Closed sbailey closed 2 years ago
Hi folks, there is a known issue (segfault) on KNL with MKL that we have experienced in our CMB tools. It seems to be triggered by compiled code which uses OpenMP and also links to MKL. I will add @sbailey and @marcelo-alvarez to the CC list for that ticket (it is still open). In the mean time I also attach here my minimal working example that fails, so that you can see if it is similar to the failure you are seeing:
A simple workaround is setting
MKL_FAST_MEMORY_LIMIT=0
before running desi_proc
on KNL. I have verified that this fixes the segmentation fault problem and have modified the desiconda/20211217-2.0.0
module file on cori to set this generally. I plan to update desiconda so that future installations on Cori set this automatically.
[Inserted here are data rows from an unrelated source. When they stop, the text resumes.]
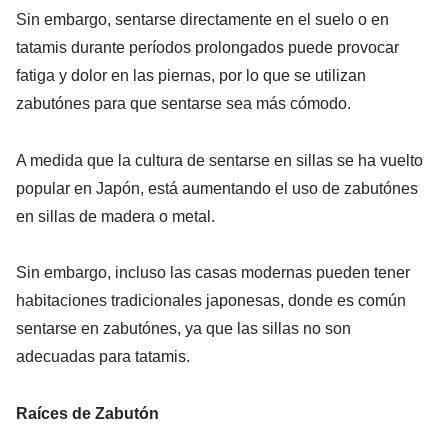
Sin embargo, sentarse directamente en el suelo o en
tatamis durante períodos prolongados puede provocar
fatiga y dolor en las piernas, por lo que se utilizan
zabutónes para que sentarse sea más cómodo.
A medida que la cultura de sentarse en sillas se ha vuelto
popular en Japón, está aumentando el uso de zabutónes
en sillas de madera o metal.
Sin embargo, incluso las casas modernas pueden tener
habitaciones tradicionales japonesas, donde es común
sentarse en zabutónes, ya que las sillas no son
adecuadas para tatamis.
Raíces de Zabutón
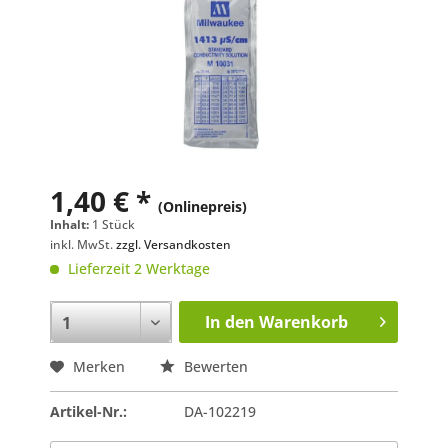
1,40 € *
(Onlinepreis)
Inhalt:
1 Stück
inkl. MwSt.
zzgl. Versandkosten
Lieferzeit 2 Werktage
In den
Warenkorb
Merken
Bewerten
Artikel-Nr.:
DA-102219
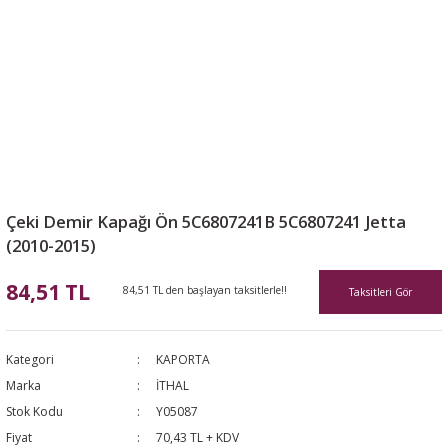
Çeki Demir Kapağı Ön 5C6807241B 5C6807241 Jetta
(2010-2015)
84,51 TL
84,51 TL den başlayan taksitlerle!!
Taksitleri Gör
Kategori
KAPORTA
Marka
İTHAL
Stok Kodu
Y05087
Fiyat
70,43 TL + KDV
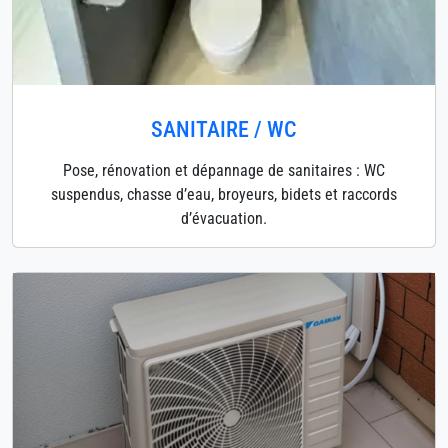
SANITAIRE / WC
Pose, rénovation et dépannage de sanitaires : WC
suspendus, chasse d’eau, broyeurs, bidets et raccords
d’évacuation.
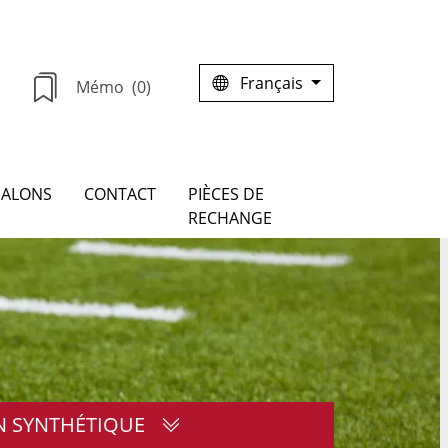
Français
Mémo
(0)
SALONS
CONTACT
PIÈCES DE
RECHANGE
 SYNTHÉTIQUE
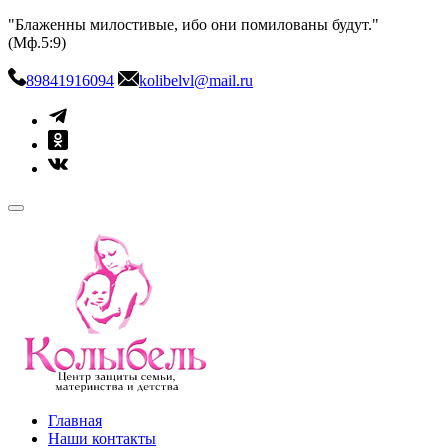
Skip
"Блаженны милостивые, ибо они помилованы будут."
to
(Мф.5:9)
content
89841916094
kolibelvl@mail.ru
kolibel-vl.ru
Центр защиты семьи, материнства и детства
Главная
Наши контакты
@tskisner: Thanks for including us in the NERSC ticket and sharing your example; setting MKL_FAST_MEMORY_LIMIT=0
before running knl_segfault
fixes the segmentation fault for me on KNL.
My guess is that there is an inconsistency with how memory is allocated using threaded MKL (the error does not seem to occur when using sequential MKL) with the memkind library for MCDRAM on KNL, see here. Setting MKL_FAST_MEMORY_LIMIT=0
results in regular system memory allocation routines being used instead of memkind, and is likely to prevent these kinds of memkind-related segmentation faults on Cori KNL, generally.
Thanks! I confirm that it works for me too. Closing ticket.
We're getting specex segfaults on KNL again, though it appears that they only occur after the code has finished successfully running and has finished writing outputs. We saw something like this before but I don't recall the solution.
Steps to reproduce:
Example output from /global/cfs/cdirs/desi/users/sjbailey/spectro/redux/knlarc/run/scripts/night/20220401/arc-20220401-00128285-a0-57991462.log :
I don't know when KNL started breaking again, but I'm guessing it was due to the recent Cori OS upgrade.
@marcelo-alvarez please investigate and fix (perhaps with something as simple as a recompile...)
It is critical to fix this before the next run (launching before the end of April) so that we can run arcs on KNL.